The State of Iowa is getting a $10 million federal grant to develop new strategies for improving maternal health.
Thirty-nine pregnant Iowa women died in the past three years.
“I think we need to worry about it,” Dr. Stephen Hunter, a University of Iowa professor of obstetrics and gynecology, told Radio Iowa. “We’re talking about mothers and babies in our state. We don’t want to lose them through pregnancy. That’s a terrible tragedy for a family to go through and I think the general population needs to become more aware of the issue.”
Iowa’s maternal mortality rate has nearly doubled in the past three years. The U.S. has the highest maternal mortality rate of any industrialized nation “and our rate is going up, whereas most other nations are still lower than us,” Hunter said, “and still dropping.”
Hunter suggested a variety of factors are contributing to the maternal mortality rate in the U.S. and in Iowa.
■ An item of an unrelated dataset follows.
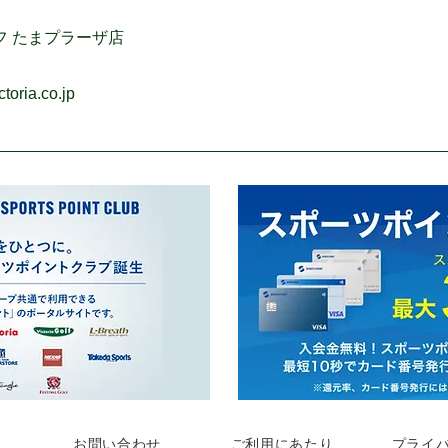
フ たまプラーザ店
oria.co.jp
お問い合わせ
ご利用にあたり
プライ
Eighteen of the Iowa women who died in the past three years during a pregnancy died from factors “associated” but not directly related with the pregnancy, according to Hunter.
“Things like suicide, mental health issues, drug overdoses, unrestrained motor vehicle accidents, homicides — all of those things are more common with pregnant women,” Hunter said, “so we need to deal with those.”
The number of obstetricians in Iowa, per capita, is lower than any other state.
“Thirty-four rural hospitals have quit doing labor and delivery since the year 2000 in our state,” Hunter said. “We lost eight just in 2018, so access to care is starting to be a real concern.”
Hunter will lead the team working on the five-year project and they plan to establish new training programs for doctors, nurses and midwives who agree to serve pregnant patients in rural areas.